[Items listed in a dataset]
>>

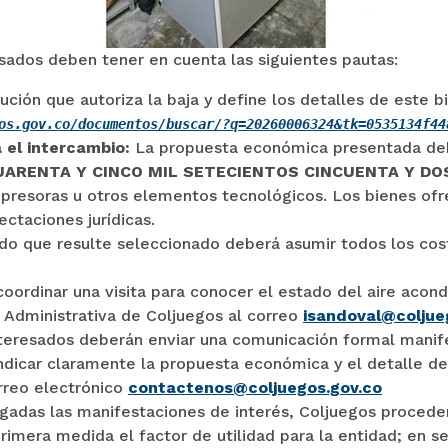
esados deben tener en cuenta las siguientes pautas:
ción que autoriza la baja y define los detalles de este b
os.gov.co/documentos/buscar/?q=20260006324&tk=0535134f44
 el intercambio:
La propuesta económica presentada deb
ARENTA Y CINCO MIL SETECIENTOS CINCUENTA Y DOS 
resoras u otros elementos tecnológicos. Los bienes of
ctaciones jurídicas.
do que resulte seleccionado deberá asumir todos los cost
oordinar una visita para conocer el estado del aire acond
 Administrativa de Coljuegos al correo
isandoval@coljue
teresados deberán enviar una comunicación formal manifes
indicar claramente la propuesta económica y el detalle de
rreo electrónico
contactenos@coljuegos.gov.co
gadas las manifestaciones de interés, Coljuegos procederá
rimera medida el factor de utilidad para la entidad; en s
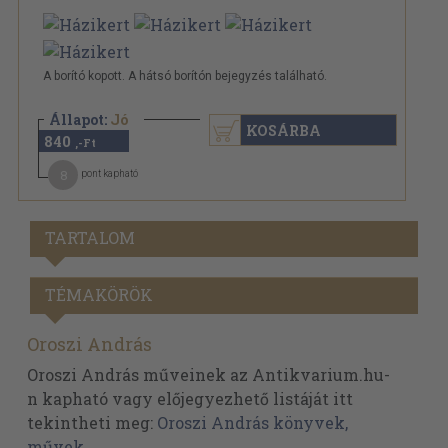
A borító kopott. A hátsó borítón bejegyzés található.
Állapot:
Jó
KOSÁRBA
840
,-Ft
8
pont kapható
TARTALOM
TÉMAKÖRÖK
Oroszi András
Oroszi András műveinek az Antikvarium.hu-
n kapható vagy előjegyezhető listáját itt
tekintheti meg:
Oroszi András könyvek,
művek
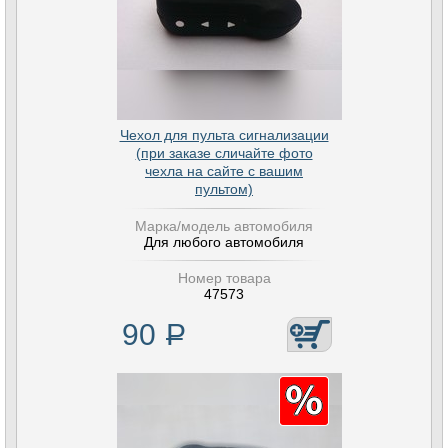
Чехол для пульта сигнализации
(при заказе сличайте фото
чехла на сайте с вашим
пультом)
Марка/модель автомобиля
Для любого автомобиля
Номер товара
47573
90
Р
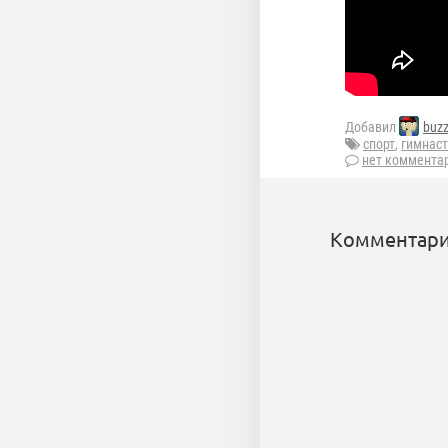
Добавил
buz
спорт
,
гимнас
нет коммента
Комментари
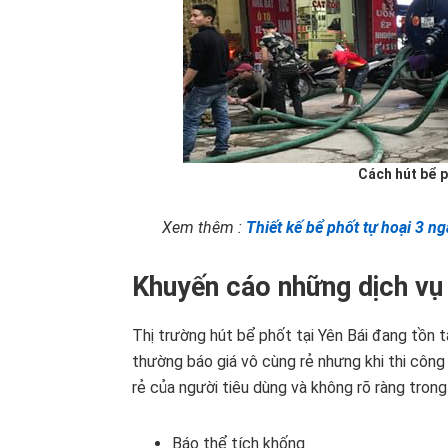
Cách hút bể 
Xem thêm :
Thiết kế bể phốt tự hoại 3 
Khuyến cáo những dịch vụ 
Thị trường hút bể phốt tại Yên Bái đang tồn tạ
thường báo giá vô cùng rẻ nhưng khi thi công 
rẻ của người tiêu dùng và không rõ ràng tron
Báo thể tích khống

<<

What this task involves: Starting at the line that holds "Thị trường hút", set down each line exactly through the last line of the records above, and no others.

Solved exercise:
Thị trường hút bể phốt tại Yên Bái đang tồn tạ
thường báo giá vô cùng rẻ nhưng khi thi công 
rẻ của người tiêu dùng và không rõ ràng tron
Báo thể tích khống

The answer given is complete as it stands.